Creating a polynomial surface.
The new raster can be either 'blank' containing only zeros, a polynomial expression, or a fractal surface with a user-defined fractal dimension. Fractal surfaces can be useful for modelling and simulation or terrains.
For modelling and simulation purposes it is sometimes useful to create artificial surfaces with known
characteristics. By selecting Polynomial from the Create New Raster window,
you can define functions with the following variables and functions.
| Expression | Explanation |
x | the x position of each raster cell. x is scaled to be +- nCols/2, where nCols is the number of columns in the raster |
y | the y position of each raster cell. y is scaled to be +- nRows/2, where nRows is the number of rows in the raster |
z0 | the value of any given cell in the currently selected raster. This will only be meaningful if a raster already exists; if it does not, z0 will always return 0. |
z1 | the value of any given cell in the secondary raster (typically the 'drape'). This will only be meaningful if a drape already exists; if it does not, z1 will always return 0. |
+, -, *, /, ^ | Addition, subtraction, multiplication, division and power operators. |
cos(), sin(), tan() | trigonometrical functions. Expects angles to be given in radians (to convert from
degrees into radians multiply by p/180 or 0.01745329). Values of infinity (e.g.

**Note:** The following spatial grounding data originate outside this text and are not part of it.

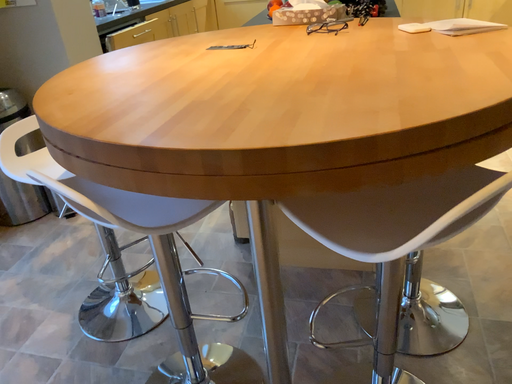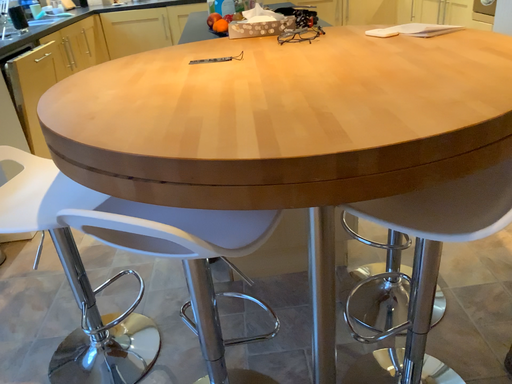 Question: How did the camera likely rotate when shooting the video?

Choices:
 (A) rotated left
 (B) rotated right

Answer: (B) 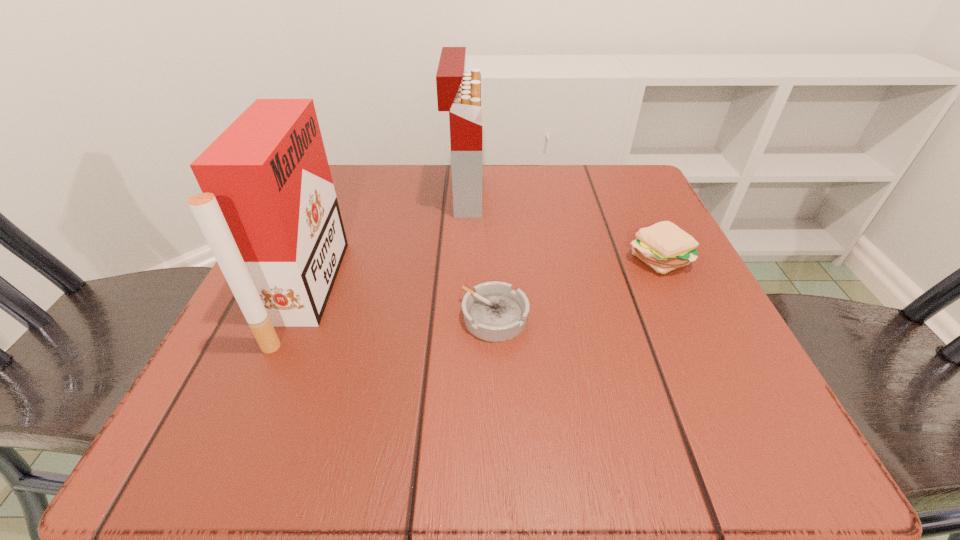 At what (x,y) coordinates should I click in order to perform the action: click on blank region between the farther cigarette case and the nearer cigarette case. Please return your answer as a coordinate pair (x, y). Image resolution: width=960 pixels, height=540 pixels. Looking at the image, I should click on (385, 244).

Where is `free space between the ashtray and the farther cigarette case`? The height and width of the screenshot is (540, 960). free space between the ashtray and the farther cigarette case is located at coordinates (480, 256).

Identify the location of free spot between the shortest object and the farthest object. (480, 256).

This screenshot has height=540, width=960. I want to click on vacant area between the farthest object and the rightmost object, so click(561, 226).

The width and height of the screenshot is (960, 540). In order to click on vacant point located between the farther cigarette case and the third tallest object in this screenshot , I will do `click(561, 226)`.

Locate an element on the screen. The height and width of the screenshot is (540, 960). vacant point located between the patty and the ashtray is located at coordinates (576, 287).

This screenshot has height=540, width=960. Identify the location of free point between the shortest object and the nearer cigarette case. (400, 305).

Image resolution: width=960 pixels, height=540 pixels. I want to click on vacant space that's between the left cigarette case and the third tallest object, so click(x=482, y=274).

Locate an element on the screen. The image size is (960, 540). empty space between the ashtray and the nearer cigarette case is located at coordinates (400, 305).

The height and width of the screenshot is (540, 960). Find the location of `vacant region between the patty and the farther cigarette case`. vacant region between the patty and the farther cigarette case is located at coordinates (561, 226). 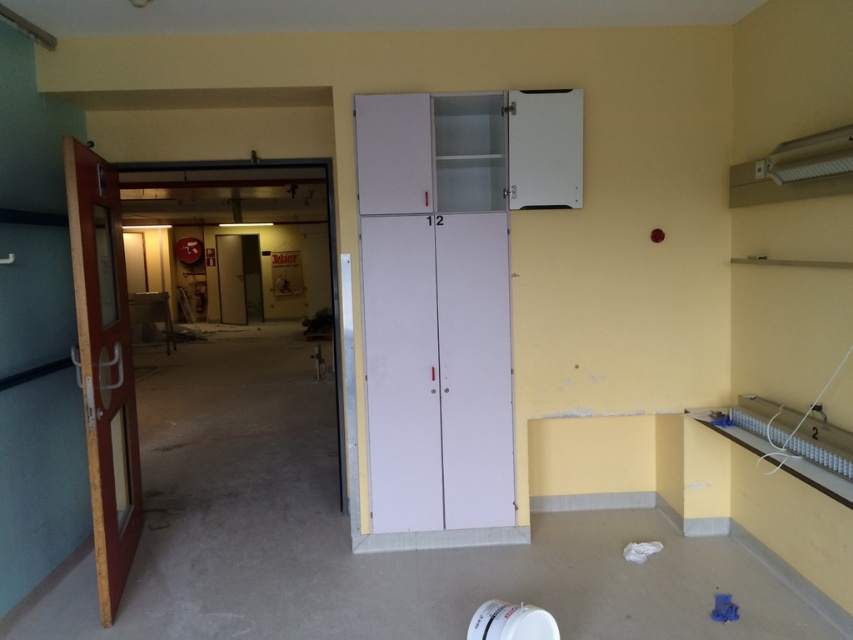 You are a construction worker who needs to move a heavy tool from the wooden glass door at left to the white matte cabinet at center. Which direction should you move the tool to place it on the cabinet?

You should move the tool to the right, as the white matte cabinet at center is located to the right of the wooden glass door at left.

You are a contractor assessing the space. The white matte cabinet at center and the wooden glass door at left need to be moved to a storage area. Which object requires more space to store?

The wooden glass door at left requires more storage space because it is larger than the white matte cabinet at center.

You are a construction worker standing at the point marked as point (437, 371) in the image. What object are you standing on?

tan(p/2)) are returned as 0. |
acos(), asin(), atan() | inverse trigonometrical functions. Returns values in radians (to convert from radians into degrees multiply by 180/p or 57.2957795). Values outside of the range of +-1 supplied to these functions will return a value of 0. |
sqrt() | Square root. If the value given to the function is negative, the function will return a 0. |
ln() | Natural logarithm (to base e). If the value given to the function is <=0, the function will return a zero. |
() | Brackets to control the order of evaluation. |
| Example | Explanation |
x+y | Creates a plane sloping from bottom right to top left. |
0 - (x^2 + y^2) | Creates a convex-up dome. |
z0-z1 | Creates a difference map of the differences between the surface and drape. |
100 - sqrt((x*y*sin(x*y/200) * cos(y/30))+(x^2+y^2)) | Complex polynomial (peak with 8 radial valleys) |
Expressions that are incorrectly specified (e.g. using unknown functions, or failure to close brackets), are highlighted in the edit window preventing it from being closed.
A polynomial surface.
A combined polynomial and fractal surface.
By selecting Fractal from the Create New Raster window, more realistic terrain surfaces may be
created for modelling and simulation purposes. The roughness of such surfaces can be controlled by entering a fractal dimension
between 2.0 (smooth) and 3.0 (very rough). Typical landscapes have fractal dimensions of around 2.1.
These may also be combined with smoother polynomial surfaces, as shown in the figures above. This can be achieved by creating a
fractal surface, changing processing to 'drape', creating a polynomial surface and finally creating a new polynomial as
z0+z1, thus combining the two simulated fields.
Existing rasters or vectors can be edited in much the same way by selecting
Edit Raster Information... or Edit Vector Information....
Here you are able to change the spatial bounds, the title and notes associated with the data. In
the case of raster data, it is possible to 'subset' the surface by specifying new spatial bounds
that lie within the existing ones. These may be specified either by typing in the new coordinates
in the North, South, East
and West fields, or by dragging the mouse over the sub-region of
interest. The Extract Subset of Raster item must then be checked.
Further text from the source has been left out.